Not a lot of them, apparently; just a few. The pest control guy I called in yesterday assured me of that. But in my brief experience, bed bugs are like garlic cloves in a wedding cake: one is all it takes to ruin everything.
It’s only been five nightmarish nights since the little clusters of insanely-itchy bite marks started appearing on my ankles, knees, and hips. Only five nights of waking up at one a.m. on the dot, scratching myself awake and realizing with horror: ‘that one feels new’. Only a couple of evenings where things got bad enough for me to take a bath, change clothes, move to the couch to finish the night.
But there’s something about this experience that haunts your waking hours. The concept of bed bugs, let’s face it, is enter site creepy. It’s unsettling.
This is a foe that you can’t see. It literally hides out near your place of sleep, waits for you to get into really deep REM, and searches you out by tracking the CO2 you emit when you breathe. Then it finds you, numbs you, and takes some of your blood, and makes off with it before you know anything has happened.
My husband and I couldn’t figure out why I was the only one getting bitten—he’s been waking up completely untouched. We even briefly got online and did searches for pregnancy related rashes (that was a mistake; don’t Google that). But the rash theory just didn’t add up; it seemed so clear that I was getting just a few extra bites per night, and that all the hallmarks said ‘bedbug’.
The pest control guy finally cleared this up, in the creepiest way possible.
“They usually stay about 20 feet from their host,” he said, in the middle of explaining the procedure for killing them. “They like to be close to the feeding site.”
“Their host?” I said. My husband coughed and looked at me sympathetically.
“What’s the host?” I asked again.
“That’s you,” said the pest guy. “You’re the host. Bed bugs have a preferred person to feed on, and they’ll leave other people alone until there’s enough of them that they get hungry.”
WHAAAAAT? This whole situation has officially graduated to horror movie status.
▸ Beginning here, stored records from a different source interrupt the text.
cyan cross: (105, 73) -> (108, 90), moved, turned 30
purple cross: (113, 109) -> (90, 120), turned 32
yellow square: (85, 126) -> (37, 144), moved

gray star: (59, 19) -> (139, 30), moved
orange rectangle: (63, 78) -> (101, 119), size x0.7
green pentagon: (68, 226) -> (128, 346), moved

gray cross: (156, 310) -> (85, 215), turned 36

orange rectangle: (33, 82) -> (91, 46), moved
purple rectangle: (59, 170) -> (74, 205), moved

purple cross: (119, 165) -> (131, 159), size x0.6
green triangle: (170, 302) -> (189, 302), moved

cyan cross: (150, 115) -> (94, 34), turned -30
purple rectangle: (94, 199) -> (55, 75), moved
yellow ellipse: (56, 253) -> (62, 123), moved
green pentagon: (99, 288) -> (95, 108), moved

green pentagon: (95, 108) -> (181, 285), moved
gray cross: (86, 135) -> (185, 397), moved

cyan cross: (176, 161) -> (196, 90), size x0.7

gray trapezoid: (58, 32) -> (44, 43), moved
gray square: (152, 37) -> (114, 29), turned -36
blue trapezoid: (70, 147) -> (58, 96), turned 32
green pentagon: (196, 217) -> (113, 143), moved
There are unseen predators. You know they’re there. You know they know where you are (because they know your pheromones!?!), and furthermore, you know that click they have marked you out specifically because your blood is the only thing that will satisfy them. Nope, not your husband’s blood… your blood.
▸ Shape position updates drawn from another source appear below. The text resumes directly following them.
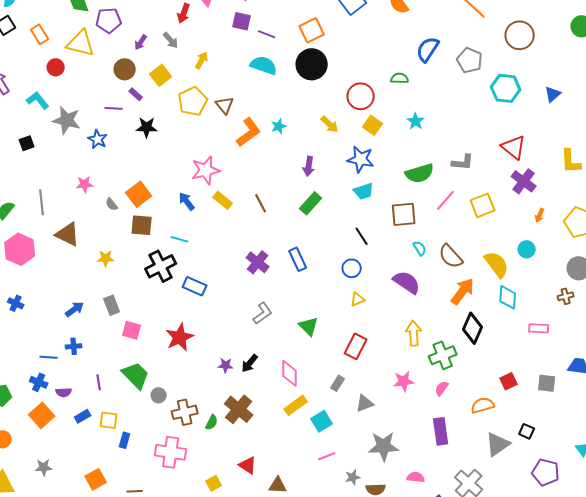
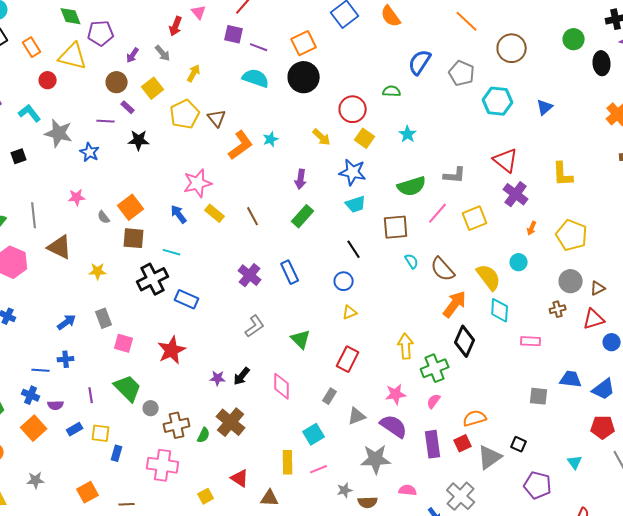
purple semicircle: (407, 282) -> (394, 426), moved
red square: (509, 381) -> (463, 443), moved
yellow rectangle: (296, 405) -> (288, 462), moved, turned -55

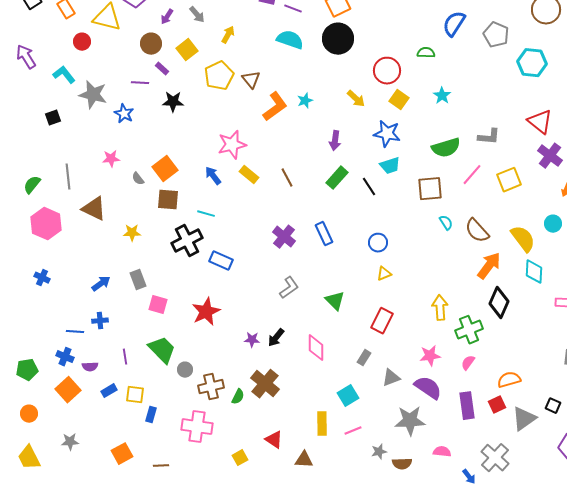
black line: (354, 249) -> (369, 187), moved

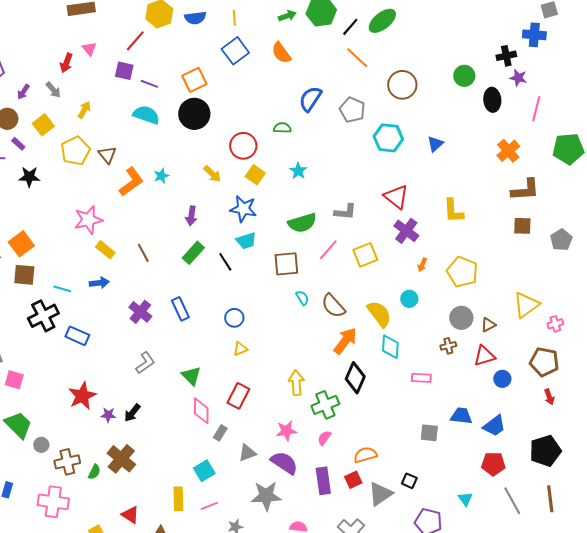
blue arrow: (213, 176) -> (99, 283), moved, turned 120
red star: (206, 312) -> (82, 396), moved
pink diamond: (316, 348) -> (201, 411), moved

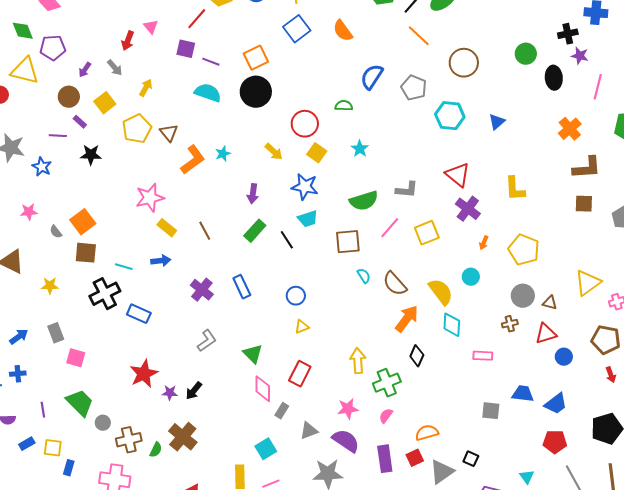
brown triangle: (488, 325) -> (550, 303), turned 42
black diamond: (355, 378) -> (417, 356), size x0.7

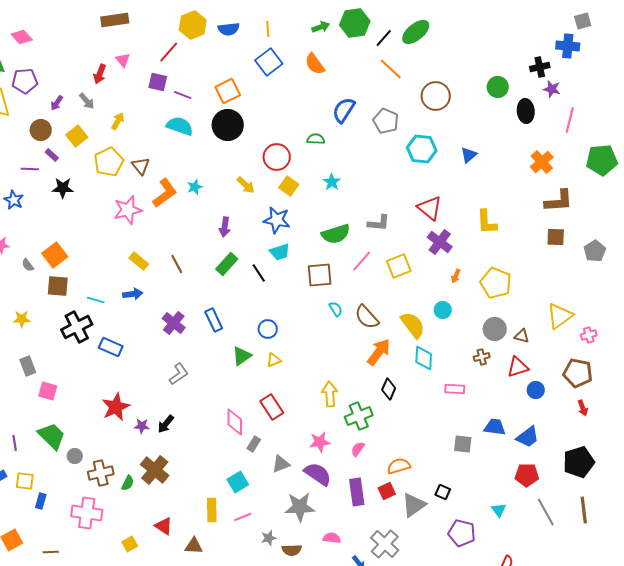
pink star: (150, 198) -> (128, 210), moved
green triangle: (253, 354) -> (242, 356), moved, turned 40
red rectangle: (300, 374) -> (272, 407), turned -60

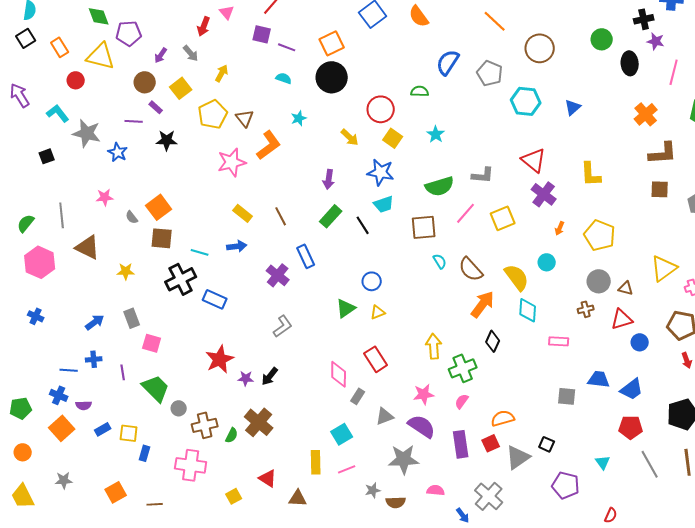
cyan semicircle: (180, 126) -> (284, 78), size x0.6
cyan star: (195, 187) -> (299, 118), moved
blue rectangle: (214, 320) -> (306, 256), moved
purple line: (15, 443) -> (123, 372), moved

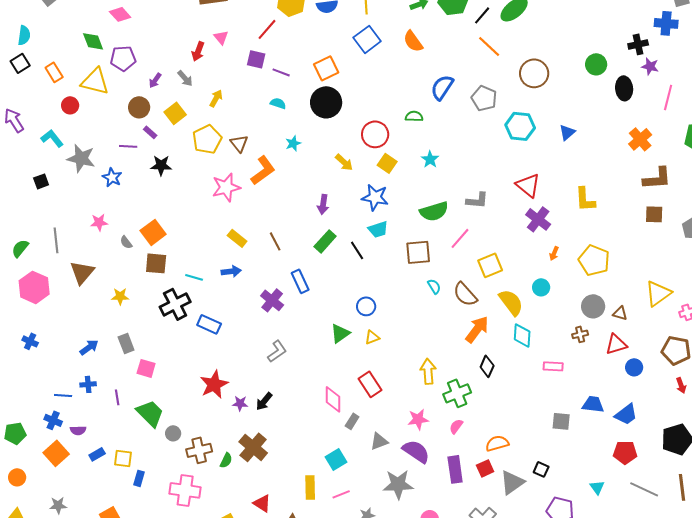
yellow square: (503, 218) -> (490, 265), moved
brown triangle: (88, 247) -> (82, 272), turned 44
gray line: (650, 464) -> (644, 489), turned -36

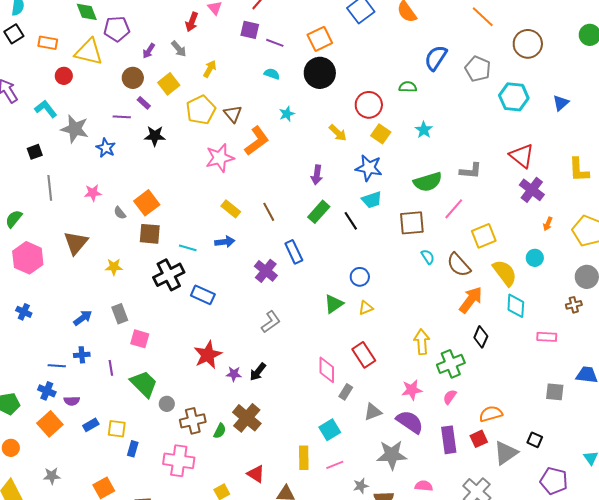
orange rectangle: (54, 72) -> (48, 43), turned -48
gray line: (56, 240) -> (50, 188), moved

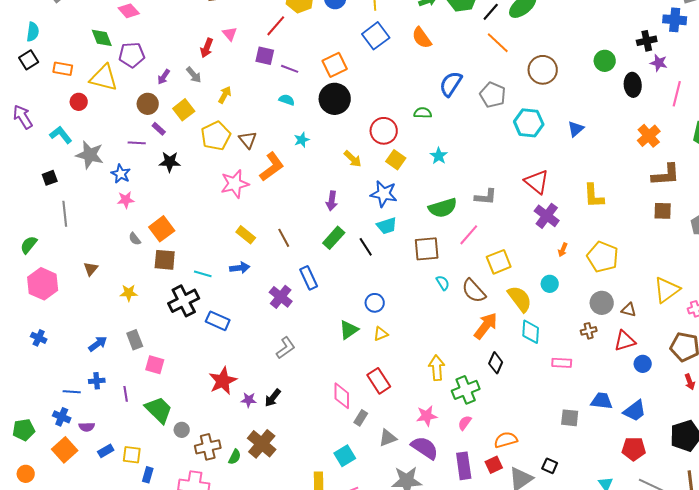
pink star: (93, 193) -> (126, 200), moved
brown triangle: (76, 243) -> (91, 269), size x0.6

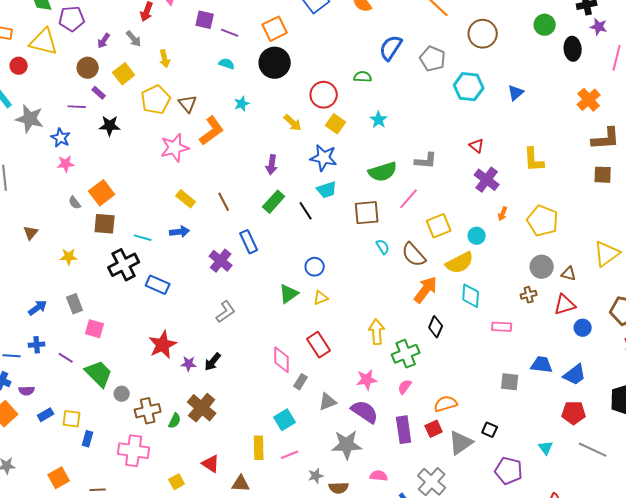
yellow arrow: (225, 95) -> (165, 59), turned 138
red triangle: (537, 182) -> (477, 146), size x0.6
cyan circle: (550, 284) -> (477, 236), moved
yellow semicircle: (520, 299) -> (460, 263), turned 100
purple line: (126, 394) -> (66, 358), turned -49

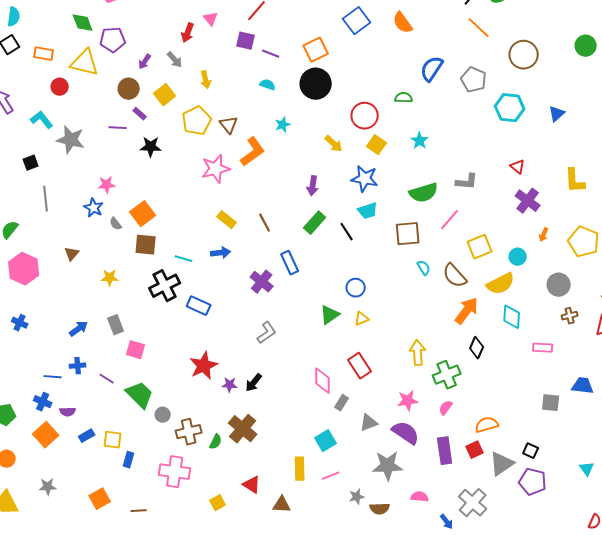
blue star: (61, 138) -> (94, 208), moved
gray circle: (542, 267) -> (559, 285), moved
purple pentagon: (509, 471) -> (533, 482), moved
You cannot escape—waking or sleeping—no matter where you go—they could be waiting.
It’s making me edgy, anxious. I wake up relieved that the night is over, tiptoeing around my house like Naomi Watts in The Ring. What was that? Did you feel that? Is that a piece of lint on the pillow, or is it THE THING THAT’S HUNTING ME?
Before he left last night, though, the kindly pest control guy did say a few comforting things.
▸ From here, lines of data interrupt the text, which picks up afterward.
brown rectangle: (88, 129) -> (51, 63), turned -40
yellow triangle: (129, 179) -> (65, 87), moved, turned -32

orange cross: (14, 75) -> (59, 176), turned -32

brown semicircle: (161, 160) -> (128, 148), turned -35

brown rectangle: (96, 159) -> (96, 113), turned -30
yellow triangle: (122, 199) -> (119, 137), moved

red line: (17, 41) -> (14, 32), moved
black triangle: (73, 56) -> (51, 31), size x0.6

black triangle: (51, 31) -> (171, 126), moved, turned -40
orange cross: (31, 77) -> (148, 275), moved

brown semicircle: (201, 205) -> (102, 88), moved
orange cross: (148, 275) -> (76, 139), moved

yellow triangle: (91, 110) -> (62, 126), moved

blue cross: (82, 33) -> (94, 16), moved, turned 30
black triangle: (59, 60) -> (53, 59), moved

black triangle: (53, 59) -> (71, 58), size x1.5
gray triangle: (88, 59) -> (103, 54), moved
“Honestly, I’d love to get your business,” he said. “But you really don’t have a bad problem here. There are some things you could do yourselves that would probably take care of them.” He hadn’t been able to get a visual on even one bug, and although he identified the bite marks and the other signs as positively indicating a bed bug presence, was sure there couldn’t be many.
“You probably just brought or two in yourselves,” he said. “Take any trips lately?” We’d just come back from a weekend trip to Louisville.
The rest of the evening found Justin and I making homemade CO2 traps (Justin was a good sport and tireless worker, considering the fact that he wasn’t the one with the targeted blood). I was in the kitchen, activating yeast and arranging these contraptions out of water bottles and straws and kitchen glasses (it felt a little like cooking meth). Justin was in the bedroom, making this kind of plastic sheet bedbug guard. The plastic, over your mattresses, cut to within two inches of the floor, traps them in, and they can’t climb up the slick surface to get to you. The bed has to be pulled away from the walls because they’ll climb them if they have to. During these other projects, we were also putting all our bedding and a good bit of clothing through the dryer, per the bug man’s instructions (heat above 140 degrees kills them).
We came out feeling really proactive, almost like warriors. We were victors over the invisible world of the bedbug, navigators of the unnavigable. Last night, I didn’t wake up with new bites. I slept through and woke in my own bed, feeling safe again. I like to imagine the bugs like the ones in those pest commercials, thwarted and fuming (and eventually dead, if the CO2 traps work). source Where is she? We HAD her. We were getting regular meals again! Now what? She’s got some kind of force-field up there!
Now we just need to address the mole problem in the back yard.